C'est à partir des années 60, avec la parution en 1963 d' Outsiders (traduit en français chez Anne-Marie Métailié en 1985), que la notoriété de Howard Becker (né en 1928), « étiqueté » école de Chicago (il étudia la sociologie à l'université de cette métropole, en suivant les cours d'Ernest Burgess, Louis Wirth, Everett Hughes, etc.), franchit les frontières des Etats-Unis.
A travers notamment l'exemple des fumeurs de marijuana, il décrit les différentes conditions qui installent progressivement une personne dans une déviance durable :
- le passage à l'acte (la première cigarette fumée au cours d'une soirée) qui peut cependant rester sans suite ;
- la désignation publique (le toxicomane est désigné comme tel, éventuellement arrêté et jugé) ;
- l'apprentissage social (au contact d'autres consommateurs, le fumeur apprend à distinguer les sensations que l'usage du produit peut procurer) ;
- enfin, l'adhésion à un groupe déviant qui renforce l'identification au « rôle » de toxicomane.

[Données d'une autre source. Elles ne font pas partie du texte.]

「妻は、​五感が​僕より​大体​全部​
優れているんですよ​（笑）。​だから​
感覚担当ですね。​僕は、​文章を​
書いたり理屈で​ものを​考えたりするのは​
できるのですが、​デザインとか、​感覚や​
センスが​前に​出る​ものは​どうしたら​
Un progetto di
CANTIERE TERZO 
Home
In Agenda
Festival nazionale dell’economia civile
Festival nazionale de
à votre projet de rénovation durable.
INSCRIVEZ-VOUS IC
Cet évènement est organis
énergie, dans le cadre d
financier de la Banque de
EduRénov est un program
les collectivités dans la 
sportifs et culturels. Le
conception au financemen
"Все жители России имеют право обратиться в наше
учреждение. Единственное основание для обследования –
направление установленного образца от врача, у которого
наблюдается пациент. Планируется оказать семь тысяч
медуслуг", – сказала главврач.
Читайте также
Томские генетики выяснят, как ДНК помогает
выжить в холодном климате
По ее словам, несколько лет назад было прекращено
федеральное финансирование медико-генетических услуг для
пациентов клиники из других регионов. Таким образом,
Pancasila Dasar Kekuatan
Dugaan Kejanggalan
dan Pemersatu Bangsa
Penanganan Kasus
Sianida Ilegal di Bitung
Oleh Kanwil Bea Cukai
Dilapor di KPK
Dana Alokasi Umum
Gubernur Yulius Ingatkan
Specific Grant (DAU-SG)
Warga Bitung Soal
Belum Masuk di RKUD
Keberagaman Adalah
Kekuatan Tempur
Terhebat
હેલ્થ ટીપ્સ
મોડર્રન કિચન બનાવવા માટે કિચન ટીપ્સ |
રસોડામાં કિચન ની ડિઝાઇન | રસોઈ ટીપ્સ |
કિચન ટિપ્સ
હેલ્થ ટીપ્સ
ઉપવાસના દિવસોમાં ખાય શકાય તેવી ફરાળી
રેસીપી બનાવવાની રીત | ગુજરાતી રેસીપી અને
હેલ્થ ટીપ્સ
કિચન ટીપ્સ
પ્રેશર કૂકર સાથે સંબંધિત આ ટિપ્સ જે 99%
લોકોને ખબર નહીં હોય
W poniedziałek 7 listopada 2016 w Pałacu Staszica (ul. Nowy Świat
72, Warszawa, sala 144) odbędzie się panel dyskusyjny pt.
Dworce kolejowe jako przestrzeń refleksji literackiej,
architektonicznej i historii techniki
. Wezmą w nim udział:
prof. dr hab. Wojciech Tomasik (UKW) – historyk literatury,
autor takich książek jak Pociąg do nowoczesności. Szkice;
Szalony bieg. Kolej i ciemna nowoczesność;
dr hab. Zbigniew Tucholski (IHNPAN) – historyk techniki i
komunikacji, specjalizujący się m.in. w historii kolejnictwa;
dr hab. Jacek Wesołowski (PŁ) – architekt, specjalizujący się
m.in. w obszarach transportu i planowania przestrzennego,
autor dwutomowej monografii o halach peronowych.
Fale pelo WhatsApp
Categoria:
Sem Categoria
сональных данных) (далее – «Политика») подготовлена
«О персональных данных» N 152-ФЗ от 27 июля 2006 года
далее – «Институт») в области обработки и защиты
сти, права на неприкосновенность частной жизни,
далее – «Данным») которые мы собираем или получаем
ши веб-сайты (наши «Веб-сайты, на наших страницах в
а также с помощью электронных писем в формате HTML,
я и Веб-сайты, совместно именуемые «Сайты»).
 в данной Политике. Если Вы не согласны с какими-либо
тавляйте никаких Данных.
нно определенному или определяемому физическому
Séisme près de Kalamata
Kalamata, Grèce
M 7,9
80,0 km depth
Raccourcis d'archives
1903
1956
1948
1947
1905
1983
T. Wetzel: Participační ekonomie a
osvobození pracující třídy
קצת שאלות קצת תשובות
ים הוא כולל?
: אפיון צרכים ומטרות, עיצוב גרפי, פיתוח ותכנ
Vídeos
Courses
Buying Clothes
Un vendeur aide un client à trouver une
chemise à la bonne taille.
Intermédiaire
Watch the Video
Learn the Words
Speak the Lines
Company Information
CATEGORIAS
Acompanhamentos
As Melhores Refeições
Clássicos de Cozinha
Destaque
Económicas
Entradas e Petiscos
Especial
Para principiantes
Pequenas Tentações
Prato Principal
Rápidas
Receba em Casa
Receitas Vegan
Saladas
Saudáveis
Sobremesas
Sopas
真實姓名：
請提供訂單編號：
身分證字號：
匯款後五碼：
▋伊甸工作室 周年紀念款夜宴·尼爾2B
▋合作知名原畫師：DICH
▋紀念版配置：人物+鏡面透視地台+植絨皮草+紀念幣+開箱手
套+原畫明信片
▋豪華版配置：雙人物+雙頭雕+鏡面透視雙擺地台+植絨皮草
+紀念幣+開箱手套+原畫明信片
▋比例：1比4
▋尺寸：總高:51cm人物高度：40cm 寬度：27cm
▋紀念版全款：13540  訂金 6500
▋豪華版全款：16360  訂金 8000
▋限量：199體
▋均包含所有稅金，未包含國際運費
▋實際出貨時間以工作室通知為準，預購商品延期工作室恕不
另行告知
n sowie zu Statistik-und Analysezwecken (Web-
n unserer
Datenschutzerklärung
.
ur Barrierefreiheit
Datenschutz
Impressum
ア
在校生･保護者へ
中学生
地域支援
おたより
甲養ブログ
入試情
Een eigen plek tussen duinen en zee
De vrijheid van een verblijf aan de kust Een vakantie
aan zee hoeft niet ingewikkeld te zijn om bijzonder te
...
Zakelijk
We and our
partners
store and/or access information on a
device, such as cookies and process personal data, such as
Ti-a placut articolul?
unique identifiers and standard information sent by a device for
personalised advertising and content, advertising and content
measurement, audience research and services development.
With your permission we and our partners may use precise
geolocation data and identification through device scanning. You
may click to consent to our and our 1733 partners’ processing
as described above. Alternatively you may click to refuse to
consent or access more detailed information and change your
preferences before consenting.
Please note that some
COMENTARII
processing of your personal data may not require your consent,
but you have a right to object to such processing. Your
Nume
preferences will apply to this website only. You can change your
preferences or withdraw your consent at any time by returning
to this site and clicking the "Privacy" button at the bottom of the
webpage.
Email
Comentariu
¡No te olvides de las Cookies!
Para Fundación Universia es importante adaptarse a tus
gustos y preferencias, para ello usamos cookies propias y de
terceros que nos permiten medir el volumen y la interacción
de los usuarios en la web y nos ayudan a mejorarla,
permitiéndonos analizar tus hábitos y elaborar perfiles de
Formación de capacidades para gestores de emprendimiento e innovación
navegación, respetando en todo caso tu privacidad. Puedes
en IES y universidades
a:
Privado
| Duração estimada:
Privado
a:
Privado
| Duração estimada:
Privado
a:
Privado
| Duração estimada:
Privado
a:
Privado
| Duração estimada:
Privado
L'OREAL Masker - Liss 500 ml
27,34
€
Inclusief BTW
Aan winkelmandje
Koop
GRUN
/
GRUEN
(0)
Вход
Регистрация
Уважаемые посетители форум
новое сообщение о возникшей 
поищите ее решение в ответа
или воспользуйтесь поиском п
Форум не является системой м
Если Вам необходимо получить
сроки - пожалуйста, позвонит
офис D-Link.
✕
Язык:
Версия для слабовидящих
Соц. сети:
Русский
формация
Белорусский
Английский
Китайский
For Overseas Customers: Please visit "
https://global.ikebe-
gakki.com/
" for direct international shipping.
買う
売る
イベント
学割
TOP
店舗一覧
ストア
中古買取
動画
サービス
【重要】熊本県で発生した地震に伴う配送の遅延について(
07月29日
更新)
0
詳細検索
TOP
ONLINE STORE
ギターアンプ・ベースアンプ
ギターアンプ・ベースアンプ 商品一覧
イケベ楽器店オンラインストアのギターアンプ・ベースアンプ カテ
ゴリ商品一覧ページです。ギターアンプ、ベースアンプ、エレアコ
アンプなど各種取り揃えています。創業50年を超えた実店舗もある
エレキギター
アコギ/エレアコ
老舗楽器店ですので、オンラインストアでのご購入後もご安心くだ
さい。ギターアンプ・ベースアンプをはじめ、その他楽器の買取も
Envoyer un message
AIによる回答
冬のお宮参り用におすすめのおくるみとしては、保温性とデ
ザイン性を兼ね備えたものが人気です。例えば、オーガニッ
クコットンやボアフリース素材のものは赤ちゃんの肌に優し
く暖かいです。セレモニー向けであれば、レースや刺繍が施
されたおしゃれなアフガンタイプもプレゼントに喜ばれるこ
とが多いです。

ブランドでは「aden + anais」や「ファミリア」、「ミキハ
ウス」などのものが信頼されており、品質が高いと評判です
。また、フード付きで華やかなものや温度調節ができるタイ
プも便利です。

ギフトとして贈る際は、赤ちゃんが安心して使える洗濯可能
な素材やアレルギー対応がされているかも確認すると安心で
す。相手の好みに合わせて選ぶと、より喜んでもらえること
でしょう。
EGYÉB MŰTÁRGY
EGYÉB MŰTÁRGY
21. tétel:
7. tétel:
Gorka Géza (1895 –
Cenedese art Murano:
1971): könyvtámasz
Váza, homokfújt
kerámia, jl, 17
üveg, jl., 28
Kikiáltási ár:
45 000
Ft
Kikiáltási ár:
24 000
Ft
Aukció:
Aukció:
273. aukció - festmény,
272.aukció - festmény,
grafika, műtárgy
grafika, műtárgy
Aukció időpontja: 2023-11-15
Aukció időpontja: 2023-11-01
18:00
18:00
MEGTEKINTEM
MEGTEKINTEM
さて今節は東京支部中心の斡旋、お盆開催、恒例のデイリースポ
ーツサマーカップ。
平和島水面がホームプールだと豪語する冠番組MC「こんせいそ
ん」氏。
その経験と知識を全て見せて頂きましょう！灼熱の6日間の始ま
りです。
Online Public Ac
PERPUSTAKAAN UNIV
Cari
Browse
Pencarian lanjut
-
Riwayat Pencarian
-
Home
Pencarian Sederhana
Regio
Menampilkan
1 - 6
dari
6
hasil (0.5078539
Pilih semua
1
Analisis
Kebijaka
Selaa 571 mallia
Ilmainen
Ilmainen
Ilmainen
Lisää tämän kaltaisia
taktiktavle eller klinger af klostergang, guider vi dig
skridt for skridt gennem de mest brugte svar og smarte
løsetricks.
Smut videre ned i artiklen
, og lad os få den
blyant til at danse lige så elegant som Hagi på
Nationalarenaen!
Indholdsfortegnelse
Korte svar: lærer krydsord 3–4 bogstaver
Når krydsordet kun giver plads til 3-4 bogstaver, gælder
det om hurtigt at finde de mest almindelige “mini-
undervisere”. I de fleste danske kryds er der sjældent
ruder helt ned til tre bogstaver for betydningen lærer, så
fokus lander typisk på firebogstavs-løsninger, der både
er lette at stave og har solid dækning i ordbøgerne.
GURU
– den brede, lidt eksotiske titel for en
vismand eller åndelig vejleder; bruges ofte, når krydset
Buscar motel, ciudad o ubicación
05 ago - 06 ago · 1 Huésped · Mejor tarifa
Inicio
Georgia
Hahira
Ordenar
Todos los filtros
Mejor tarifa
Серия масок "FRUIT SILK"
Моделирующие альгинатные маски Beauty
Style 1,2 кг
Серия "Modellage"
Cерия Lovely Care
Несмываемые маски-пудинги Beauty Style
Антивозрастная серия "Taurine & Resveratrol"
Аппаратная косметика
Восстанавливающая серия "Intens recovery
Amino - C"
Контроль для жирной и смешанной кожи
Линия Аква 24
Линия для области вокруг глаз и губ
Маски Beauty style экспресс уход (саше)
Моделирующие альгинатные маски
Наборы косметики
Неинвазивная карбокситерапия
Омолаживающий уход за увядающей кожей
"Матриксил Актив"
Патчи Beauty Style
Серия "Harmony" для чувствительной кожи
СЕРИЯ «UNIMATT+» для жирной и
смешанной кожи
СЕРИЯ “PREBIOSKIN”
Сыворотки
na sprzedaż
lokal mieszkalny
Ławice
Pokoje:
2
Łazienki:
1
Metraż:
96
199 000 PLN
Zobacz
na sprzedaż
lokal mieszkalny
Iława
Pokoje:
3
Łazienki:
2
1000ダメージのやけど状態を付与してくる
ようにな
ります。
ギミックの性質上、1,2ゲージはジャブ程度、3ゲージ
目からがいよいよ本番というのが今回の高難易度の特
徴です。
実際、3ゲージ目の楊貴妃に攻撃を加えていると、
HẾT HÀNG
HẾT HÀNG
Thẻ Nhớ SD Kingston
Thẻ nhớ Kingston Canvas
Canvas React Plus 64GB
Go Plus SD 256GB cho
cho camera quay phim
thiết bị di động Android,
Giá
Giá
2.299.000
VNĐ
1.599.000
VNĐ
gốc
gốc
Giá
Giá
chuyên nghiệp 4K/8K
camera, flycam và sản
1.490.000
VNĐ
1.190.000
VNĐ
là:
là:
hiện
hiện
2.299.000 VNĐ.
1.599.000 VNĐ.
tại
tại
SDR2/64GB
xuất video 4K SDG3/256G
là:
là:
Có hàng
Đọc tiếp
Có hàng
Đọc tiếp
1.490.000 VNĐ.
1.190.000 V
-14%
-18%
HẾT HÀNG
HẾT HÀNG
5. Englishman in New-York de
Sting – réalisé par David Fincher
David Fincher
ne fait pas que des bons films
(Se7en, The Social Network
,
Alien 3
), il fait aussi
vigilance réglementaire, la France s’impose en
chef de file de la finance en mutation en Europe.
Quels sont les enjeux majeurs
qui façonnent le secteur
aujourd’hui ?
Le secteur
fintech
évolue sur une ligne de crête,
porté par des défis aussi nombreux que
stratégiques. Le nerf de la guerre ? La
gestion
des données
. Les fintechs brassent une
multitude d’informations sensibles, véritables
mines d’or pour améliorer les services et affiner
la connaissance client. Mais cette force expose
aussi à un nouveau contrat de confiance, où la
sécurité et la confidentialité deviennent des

Davantage qu'une pathologie, la déviance s'apparente ainsi à une « carrière » dont le déroulement dépend autant du « déviant » et de ses pairs que des personnes ou institutions qui érigent à un moment donné son comportement en acte déviant (théorie de l'étiquetage).
Pianiste et photographe
Pianiste de jazz (il manqua de peu d'embrasser une carrière de jazzman) et amateur de photographie (il a exposé plusieurs fois), H. Becker est l'auteur d'un autre ouvrage remarqué sur Les Mondes de l'art (1982, traduit chez Flammarion en 1988) dans lequel il décrit les métiers qui président à la production d'une oeuvre artistique. Sous l'apparent éclectisme qu'ils manifestent, les deux livres s'inscrivent dans la même démarche, l'interactionnisme symbolique : ils envisagent des phénomènes sociaux sous l'angle des interactions individuelles et des représentations mises en jeu.
Comment réussir sa thèse ?
Egalement traduit en français, sous le titre Les Ficelles du métier (La Découverte, 2002), le dernier ouvrage de H. Becker s'adresse aux étudiants : il y consigne des recettes pour mener à bien son travail de thèse. Une manière aussi de renouer avec ses premiers travaux menés dans les années 50 sur des institutrices de Chicago et les étudiants de médecine de l'université du Kansas.